A new study has found that a grumpy raven can pass along its bad mood to other ravens.
The study, conducted by researchers from the University of Vienna, sheds light on how emotions and empathy are understood and felt among animals other than humans or primates.
As social creatures, we need to be able to communicate and understand each other successfully.
Unlike empathy, emotional contagion involves catching an emotion the way you might catch a common cold, and it’s a phenomenon that can spread just as quickly.
Have you ever had your mood changed just by sitting next to a crabby co-worker or friend? Congratulations, you’ve experienced emotional contagion, a mimicking behavior that researchers have proposed helps social groups transmit information.
Now, researchers have discovered evidence of emotional contagion among ravens.
For the study, ravens were paired up and completed several experiments. In one, a pair of birds were presented with two boxes, one that was empty and one that had food. Once the birds were familiar with the setup, the researchers introduced a third box to the mix.
The third box was used to test cognitive bias or an error in judgment that influences decision making. In this case, how pessimistic or optimistic each bird felt about exploring the third box.
Next, the researchers split the pairs up and had one raven choose between a food it liked and one it didn’t. The other raven in the couple observed its teammate’s behavior but did not see what choices were given.
The birds paired up again later and were given the cognitive bias test again.
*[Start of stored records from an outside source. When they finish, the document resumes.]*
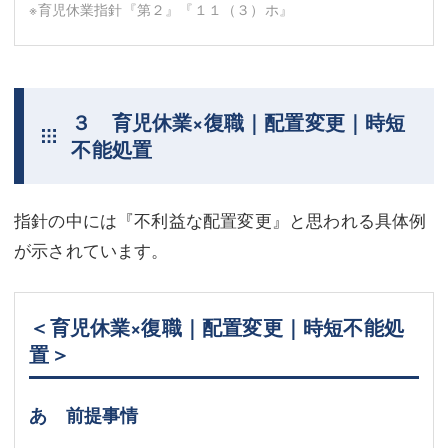
※育児休業指針『第２』『１１（３）ホ』
３ 育児休業×復職｜配置変更｜時短
不能処置
指針の中には『不利益な配置変更』と思われる具体例
が示されています。
＜育児休業×復職｜配置変更｜時短不能処
置＞
あ 前提事情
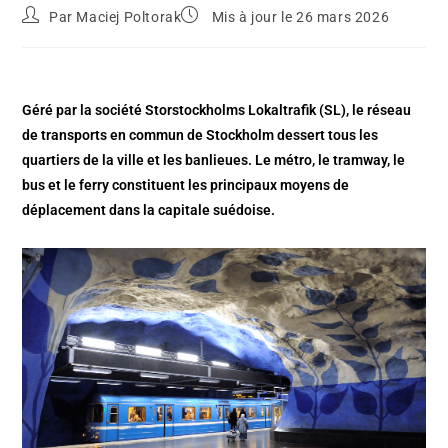
Par
Maciej Poltorak
Mis à jour le 26 mars 2026
Géré par la société Storstockholms Lokaltrafik (SL), le réseau
de transports en commun de Stockholm dessert tous les
quartiers de la ville et les banlieues. Le métro, le tramway, le
bus et le ferry constituent les principaux moyens de
déplacement dans la capitale suédoise.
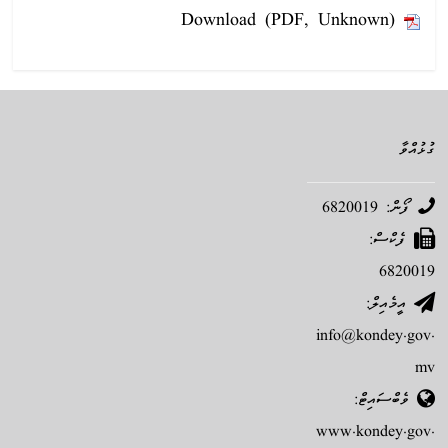
Download (PDF, Unknown)
ގުޅުއްވާ
ފޯން: 6820019
ފެކްސް:
6820019
އީމެއިލް:
info@kondey.gov.
mv
ވެބްސައިޓް:
www.kondey.gov.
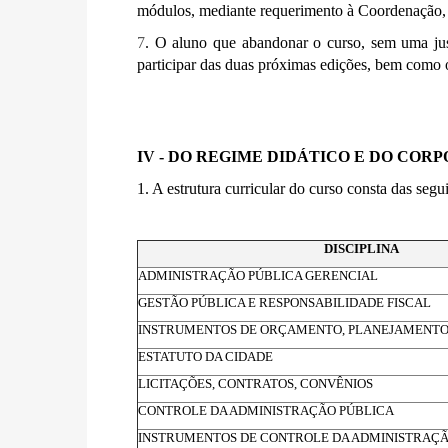
módulos, mediante requerimento à Coordenação, 
7
. O aluno que abandonar o curso, sem uma just
participar das duas próximas edições, bem como 
IV - DO REGIME DIDÁTICO E DO COR
1. A estrutura curricular do curso consta das segui
DISCIPLINA
ADMINISTRAÇÃO PÚBLICA GERENCIAL
GESTÃO PÚBLICA E RESPONSABILIDADE FISCAL
INSTRUMENTOS DE ORÇAMENTO, PLANEJAMENTO
ESTATUTO DA CIDADE
LICITAÇÕES, CONTRATOS, CONVÊNIOS
CONTROLE DA ADMINISTRAÇÃO PÚBLICA
INSTRUMENTOS DE CONTROLE DA ADMINISTRAÇÃ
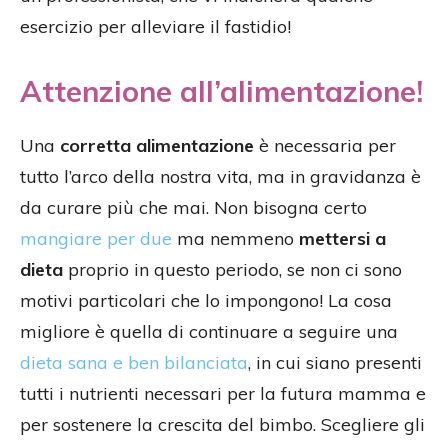
esercizio per alleviare il fastidio!
Attenzione all’alimentazione!
Una
corretta alimentazione
è necessaria per
tutto l’arco della nostra vita, ma in gravidanza è
da curare più che mai. Non bisogna certo
mangiare per due
ma nemmeno
mettersi a
dieta
proprio in questo periodo, se non ci sono
motivi particolari che lo impongono! La cosa
migliore è quella di continuare a seguire una
dieta sana e ben bilanciata
, in cui siano presenti
tutti i nutrienti necessari per la futura mamma e
per sostenere la crescita del bimbo. Scegliere gli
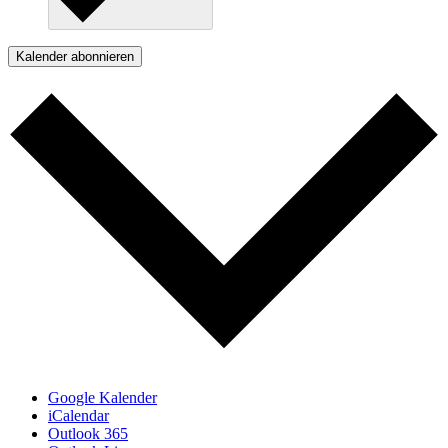
Kalender abonnieren
Google Kalender
iCalendar
Outlook 365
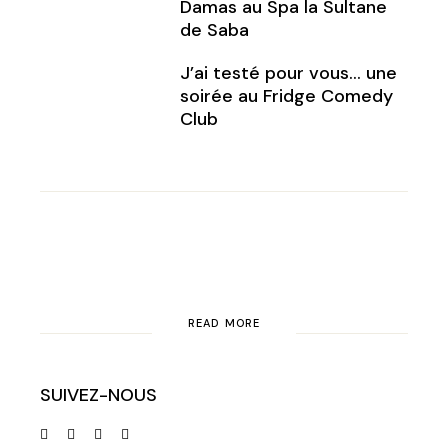
Damas au Spa la Sultane
de Saba
J’ai testé pour vous… une
soirée au Fridge Comedy
Club
READ MORE
SUIVEZ-NOUS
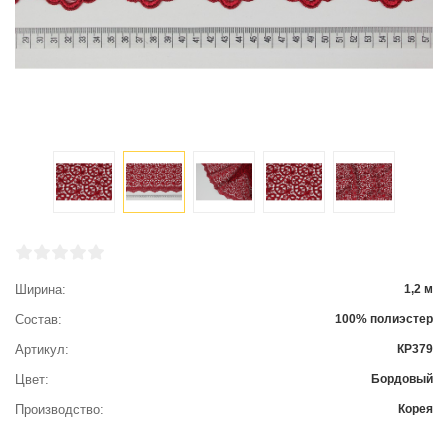
Ширина
1,2 м
Состав
100% полиэстер
Артикул
КР379
Цвет
Бордовый
Производство
Корея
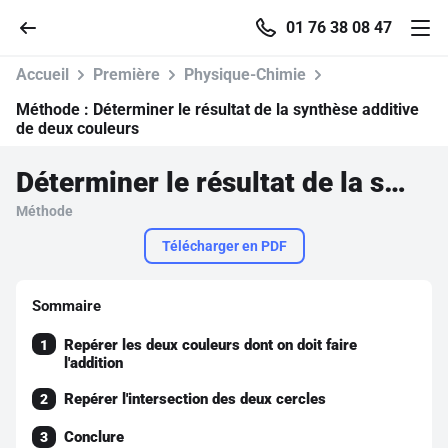
01 76 38 08 47
Accueil
Première
Physique-Chimie
Méthode :
Déterminer le résultat de la synthèse additive
de deux couleurs
Accueil
Déterminer le résultat de la synthèse additive de deux couleurs
Méthode
Parcourir
Télécharger en PDF
Recherche
Sommaire
Se connecter
Repérer les deux couleurs dont on doit faire
1
l'addition
S'inscrire gratuitement
Repérer l'intersection des deux cercles
2
Pour profiter de 10 contenus offerts.
Conclure
3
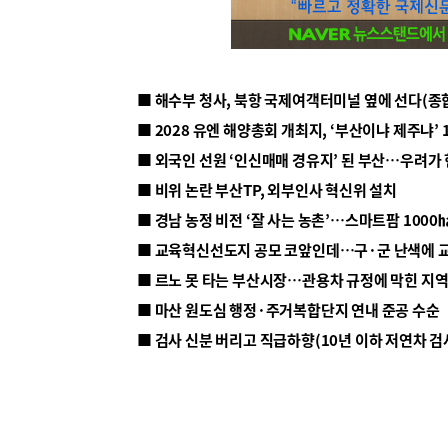
■ 해수부 청사, 북항 국제여객터미널 옆에 선다(종
■ 2028 유엔 해양총회 개최지, ‘부산이냐 제주냐’ 
■ 외국인 선원 ‘인신매매 경유지’ 된 부산…우려가
■ 비위 논란 부산TP, 외부인사 혁신위 설치
■ 르노 못 타는 부산시장…관용차 규정에 막힌 지
■ 마산 원도심 행정·주거복합단지 연내 준공 수순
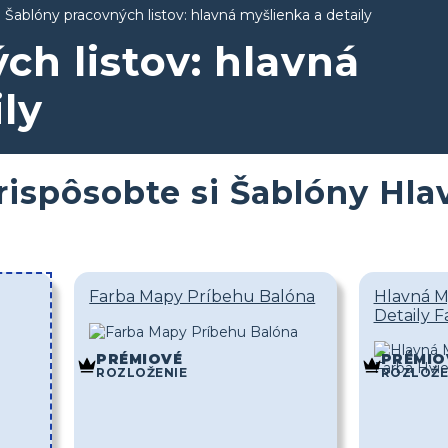
Šablóny pracovných listov: hlavná myšlienka a detaily
ch listov: hlavná
ly
rispôsobte si Šablóny Hl
Farba Mapy Príbehu Balóna
Hlavná M
Detaily 
PRÉMIOVÉ
PRÉMIO
ROZLOŽENIE
ROZLOŽE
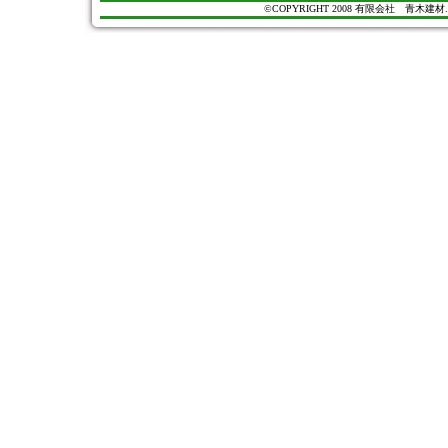
©COPYRIGHT 2008 有限会社 青木建材. All Ri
A raven that had watched its teammate behave negatively was more suspicious of the third box, indicating that they had been impacted by their raven friend’s bad mood and were pessimistic as a result.
“We demonstrate that after witnessing a conspecific in a negative state, ravens perform in a negatively biased manner on a judgment task,” the researchers wrote. “Our findings thus suggest negative emotional contagion in ravens, and in turn advance our understanding of the evolution of empathy.”
The findings were published in the journal Proceedings of the National Academy of Sciences.